We keep hearing that things are going to get worse before they get better. And that’s how my summer got after the initial excitement of starting a new job wore off and I was hit full force with the pain of change. Long story short: It was a really dark summer. Change will do that to a person.

Now it looks like it might be a really dark spring, too. And yet, having gone through my own deep pain and coming out stronger on the other side, I feel better equipped to deal with this new period of change. And I have a lot of hope.

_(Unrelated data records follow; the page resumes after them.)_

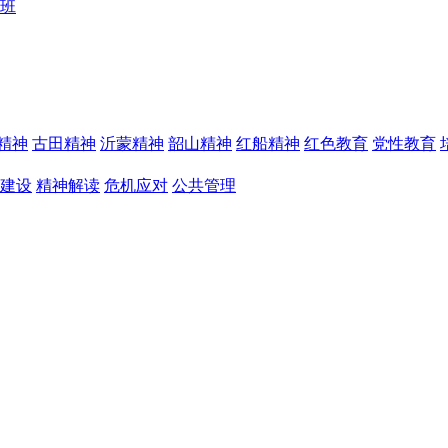
训班
精神
古田精神
沂蒙精神
韶山精神
红船精神
红色教育
党性教育
建设
精神解读
危机应对
公共管理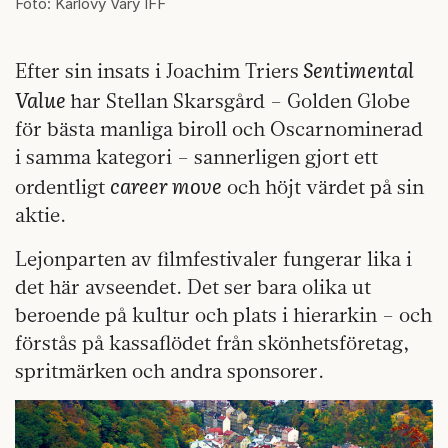
Foto: Karlovy Vary IFF
Sentimental
Efter sin insats i Joachim Triers
Value
har Stellan Skarsgård – Golden Globe
för bästa manliga biroll och Oscarnominerad
i samma kategori – sannerligen gjort ett
career move
ordentligt
och höjt värdet på sin
aktie.
Lejonparten av filmfestivaler fungerar lika i
det här avseendet. Det ser bara olika ut
beroende på kultur och plats i hierarkin – och
förstås på kassaflödet från skönhetsföretag,
spritmärken och andra sponsorer.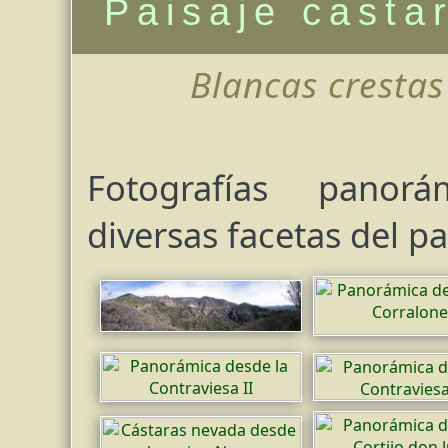
Paisaje casta
Blancas crestas
Fotografías panor
diversas facetas del pa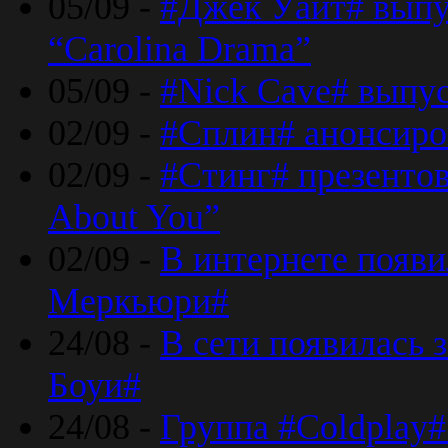
05/09 -
#Джек Уайт# выпу
“Carolina Drama”
05/09 -
#Nick Cave# выпус
02/09 -
#Сплин# анонсиро
02/09 -
#Стинг# презентова
About You”
02/09 -
В интернете появ
Меркьюри#
24/08 -
В сети появилась 
Боуи#
24/08 -
Группа #Coldplay#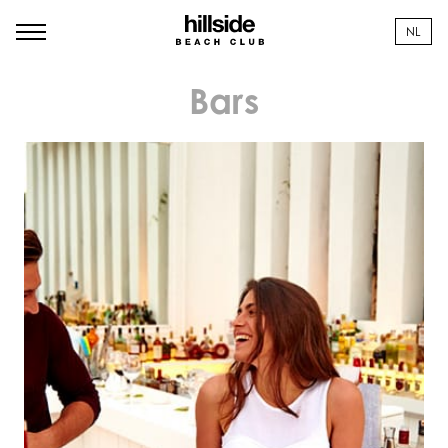
NL
Bars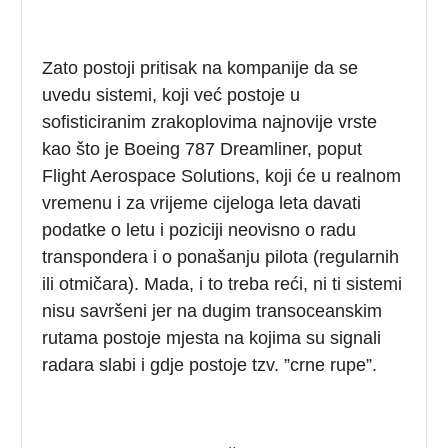
Zato postoji pritisak na kompanije da se
uvedu sistemi, koji već postoje u
sofisticiranim zrakoplovima najnovije vrste
kao što je Boeing 787 Dreamliner, poput
Flight Aerospace Solutions, koji će u realnom
vremenu i za vrijeme cijeloga leta davati
podatke o letu i poziciji neovisno o radu
transpondera i o ponašanju pilota (regularnih
ili otmičara). Mada, i to treba reći, ni ti sistemi
nisu savršeni jer na dugim transoceanskim
rutama postoje mjesta na kojima su signali
radara slabi i gdje postoje tzv. ”crne rupe”.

Here’s some things I’ve learned since I climbed out of my deep dark hole, and what I’m doing with those lessons in this insane world we’ve found ourselves in:

  • Taking care of your health — mental, physical, emotional — is of the utmost importance. Work out. Eat nutritious food. Avoid or limit drugs and alcohol.
    • Sure, I’d love to give in and stress eat right now. It would be so easy and it would feel so good … for a little while. But it would hurt me more in the long run. I’ve lost 40 pounds since October, when I started to see some light from the bottom of my hole, and I’m not throwing that work away now.
  • The power to control your attitude, thoughts, and reactions lies within you.
    • I’ll credit taking control of my health for this one. Is it easy? Nope. Am I perfect all the time? Hell no. Some squabbles I’ve had due to stress from these current times are case in point. Stuff gets the best of me sometimes. I feel awfully ashamed when I slip up, but all I can do is apologize, whether it’s to myself or others, and move on.
  • Once you start loving yourself it’s a hell of a lot easier to love other people, too.
    • I mean, I still don’t love everybody, but it’s easier to be understanding, forgiving, interested, caring and enthusiastic for the successes of others now that I have my shit much more together. My extrovert is dying a little at having to be alone in my apartment right now, but this feels like a great time to connect and reconnect with others. I’m hopeful that on the other side of this, we’ll have a greater appreciation for each other.
  • Change, whether we make it happen or it happens to us, will be painful, but we can adapt and come out better on the other side.
    • I feel like I’m living proof of that now. It’s not easy. It hurts. There’s a lot of self examination, sweat, and tears to be had, but it will get better. It got better for me as soon as I started taking control. And in a time that’s wildly out of control, I’m going to do what I have to for both the greater good and my own personal good. I’m going to look for a brighter future somewhere beyond. It’s better than giving up and giving in to fear.

Anyway, these are just my small, perhaps meaningless thoughts I’ve been kicking around in an unprecedented time. As a writer, I figure I’d put them out there. Because to someone they might matter. Right?

I guess that’s why writers write in the first place.